Aim of the exercise:
Pick out each line of the records that includes the string "tenger", and copy it.

** Opening Data supplied block **

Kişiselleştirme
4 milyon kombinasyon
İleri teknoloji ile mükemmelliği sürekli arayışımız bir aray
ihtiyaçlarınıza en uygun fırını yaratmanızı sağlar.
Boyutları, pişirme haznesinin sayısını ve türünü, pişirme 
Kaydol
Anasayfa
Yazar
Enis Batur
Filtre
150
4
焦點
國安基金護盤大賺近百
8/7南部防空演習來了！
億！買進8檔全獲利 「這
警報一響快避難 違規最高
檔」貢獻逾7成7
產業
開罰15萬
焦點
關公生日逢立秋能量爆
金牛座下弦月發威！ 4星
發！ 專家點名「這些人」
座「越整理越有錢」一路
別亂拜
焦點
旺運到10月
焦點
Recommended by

** Closing Data supplied block **
** Opening Data supplied block **

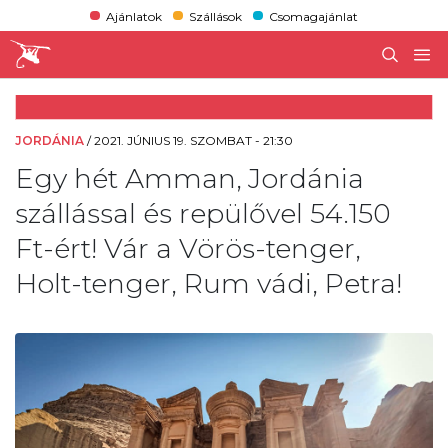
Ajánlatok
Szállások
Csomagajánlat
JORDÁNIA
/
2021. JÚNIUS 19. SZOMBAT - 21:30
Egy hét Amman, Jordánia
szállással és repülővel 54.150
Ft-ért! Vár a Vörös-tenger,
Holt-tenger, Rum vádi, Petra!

** Closing Data supplied block **

Answer for this exercise:
Ft-ért! Vár a Vörös-tenger,
Holt-tenger, Rum vádi, Petra!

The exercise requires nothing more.